Suppose we have some data, y, that we wish to describe with a gamma distribution. (This requires that all the y values are non-negative, of course.) The dgamma function in JAGS/BUGS and R is parameterized by shape and rate parameters, not by mean, mode, or sd. Therefore we must reparameterize the shape and rate into equivalent mean, mode or sd. If we want to reparameterize by the mean of the gamma distribution, a JAGS/BUGS model statement could look like this:

  model {
    for ( i in 1:N ) {
      y[i] ~ dgamma( sh , ra )
    }
    # parameterized by mean (m) and standard deviation (sd)
    sh <- pow(m,2) / pow(sd,2)
    ra <-     m    / pow(sd,2)
    m ~ dunif(0,100)
    sd ~ dunif(0,100)
  }

If we want to reparameterize by the mode of the gamma distribution, a JAGS/BUGS model statement could look like this:

  model {
    for ( i in 1:N ) {
      y[i] ~ dgamma( sh , ra )
    }
    # parameterized by mode (m) and standard deviation (sd):
    sh <- 1 + m * ra
    ra <- ( m + sqrt( m^2 + 4*sd^2 ) ) / ( 2 * sd^2 )
    m ~ dunif(0,100)
    sd ~ dunif(0,100)
  }
In both model statements, the m parameter is given a dunif(0,100) prior, which implies that the priors in the two models are not equivalent because the mean is not the same as the mode. With vague priors the difference may be inconsequential for the posterior, but it is an important conceptual distinction. In fact, the whole point of reparameterizing is to make the prior more intuitive to specify! It's more intuitive, for most of us, to put a meaningful prior on the mode and sd than on the shape and rate.

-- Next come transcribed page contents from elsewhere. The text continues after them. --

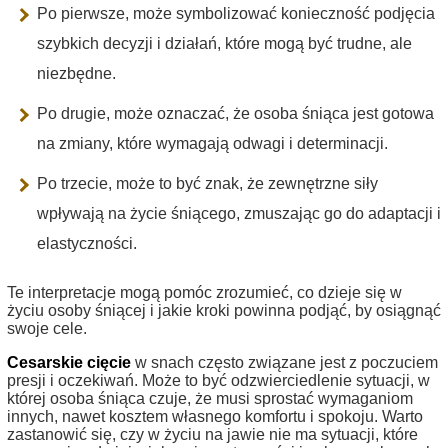
Po pierwsze, może symbolizować konieczność podjęcia
szybkich decyzji i działań, które mogą być trudne, ale
niezbędne.
Po drugie, może oznaczać, że osoba śniąca jest gotowa
na zmiany, które wymagają odwagi i determinacji.
Po trzecie, może to być znak, że zewnętrzne siły
wpływają na życie śniącego, zmuszając go do adaptacji i
elastyczności.
Te interpretacje mogą pomóc zrozumieć, co dzieje się w
życiu osoby śniącej i jakie kroki powinna podjąć, by osiągnąć
swoje cele.
Cesarskie cięcie
w snach często związane jest z poczuciem
presji i oczekiwań. Może to być odzwierciedlenie sytuacji, w
której osoba śniąca czuje, że musi sprostać wymaganiom
innych, nawet kosztem własnego komfortu i spokoju. Warto
zastanowić się, czy w życiu na jawie nie ma sytuacji, które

Here are the results for the two models:

The left panels show the data (which are the same for both models) with a smattering of posterior predicted gamma distributions superimposed. The upper row shows the estimates for the model parameterized by the mean and sd, while the lower row shows the estimates for the model parameterized by mode and sd. You can see that the estimated mean (about 8.08) is larger than the estimated mode (about 7.01), but the estimated sd is essentially the same in the two models.


Appendix: Full program listed here, merely FYI.

graphics.off()
rm(list=ls(all=TRUE))
fileNameRoot="GammaModeJags" # for constructing output filenames
if ( .Platform$OS.type != "windows" ) {
  windows <- function( ... ) X11( ... )
}
require(rjags)         # Kruschke, J. K. (2011). Doing Bayesian Data Analysis:
                       # A Tutorial with R and BUGS. Academic Press / Elsevier.
#------------------------------------------------------------------------------
# THE MODEL.

mType = c("Mean","Mode")[1]

if ( mType == "Mean" ) {
  modelstring = "
  model {
    for ( i in 1:N ) {
      y[i] ~ dgamma( sh , ra )
    }
    # parameterized by mean (m) and standard deviation (sd)
    sh <- pow(m,2) / pow(sd,2)
    ra <-     m    / pow(sd,2)
    m ~ dunif(0,100)
    sd ~ dunif(0,100)
  }
  " # close quote for modelstring


if ( mType == "Mode" ) {
  modelstring = "
  model {
    for ( i in 1:N ) {
      y[i] ~ dgamma( sh , ra )
    }
    # parameterized by mode (m) and standard deviation (sd):
    sh <- 1 + m * ra
    ra <- ( m + sqrt( m^2 + 4*sd^2 ) ) / ( 2 * sd^2 )
    m ~ dunif(0,100)
    sd ~ dunif(0,100)
  }
  " # close quote for modelstring
}
 
# Write model to a file, and send to BUGS:
writeLines(modelstring,con="model.txt")

#------------------------------------------------------------------------------
# THE DATA.

# Load the data:

N = 87 ; m=8 ; sd=3
set.seed(47401)
y = rgamma( N , shape=m^2/sd^2 , rate=m/sd^2 )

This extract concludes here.